Unique because El-Bushra felt the original framing device – the Sultan kills his wives before they can be unfaithful to him, until Scheherazade staves off imminent doom by telling him stories without an end – was “problematic”. So instead, the action begins with Scheherazade’s mother imprisoned for illegally selling stories at the Baghdad market – along with the rest of the bazaar’s community. So Scheherazade must go and tell stories to the Sultan to get her family and friends back.
As the Royal Lyceum puts it: “It might just be Scheherazade’s imagination that saves the day... if only she can catch the Sultan in her web of stories”
El-Bushra says: “The play is about the power of stories and how they help us to learn about other people. Everybody has a story worth listening to. Actually, this version has got quite a strong pro-immigration message – which I felt was really necessary in 2017.”
And, if that sounds like it would infuriate 1,001 Nights purists, nothing could be further from the truth. After all, these stories have always been shaped to suit their times, and they are probably as Indian as they are Persian, as European as they are Arabic.
“I’ve kept some stories the same; I’ve adapted some to suit our audience and today’s ideas; and some I’ve just made up completely from scratch,” says El-Bushra.
“The nature of The 1,001 Nights has always been that they keep being added to, rotated and changed, so I felt perfectly comfortable doing that. We needed to have the ‘greatest hits’ of course, but there are some lesser known stories in there too.”
Like, ahem, The Tale of Abu Hasan and the Giant Fart. “Which is the one I remember most from when I was younger,” says El-Bushra, laughing. “We’ve made that one central to the whole production, actually!”

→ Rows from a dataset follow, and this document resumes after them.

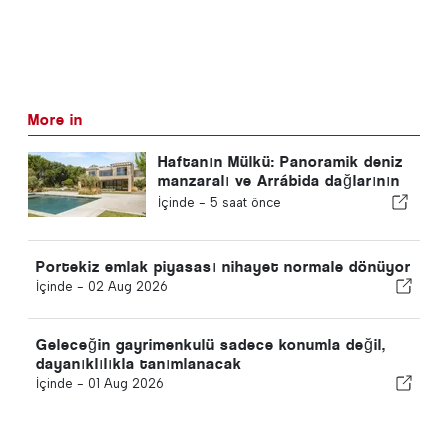
More in
Haftanın Mülkü: Panoramik deniz
manzaralı ve Arrábida dağlarının
manzarasına sahip seçkin sahil
İçinde -
5 saat önce
villası
Portekiz emlak piyasası nihayet normale dönüyor
İçinde -
02 Aug 2026
Geleceğin gayrimenkulü sadece konumla değil,
dayanıklılıkla tanımlanacak
İçinde -
01 Aug 2026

Douglas says: “These stories do work brilliantly for kids. So many of them are about speaking truth to power, or being a bit cheeky, or standing up for yourself in the face of adversity. Kids respond to that, so what I hope is that we are another link in the great chain that is 1,001 Nights.”
But the real timeless beauty of these stories is that they can mean anything to anyone. In the end, that’s why they have lasted.
“They’re just a really good combination,” says El-Bushra. “There’s plenty of humour, there are moral ones, magic ones, and some really dark ones. There’s a lot of beauty and poetry… it’s a real compendium.”
It’s not difficult, then, to conclude that El-Bushra’s heritage has given her a more nuanced understanding of The Arabian Nights - which in turn should lead to a much more satisfying show. Ironically, she thinks her English mother introduced her to these stories in Sudan when she was growing up there, but her upbringing has certainly informed the production.
“I think being British-Sudanese informs my take on everything I write actually,” she says.
“I didn’t see my understanding and experience of that world reflected in the theatre or television when I was growing up, and I don’t now. So while these stories didn’t sit directly in Sudanese folklore, I always make sure I bring that into everything I write.”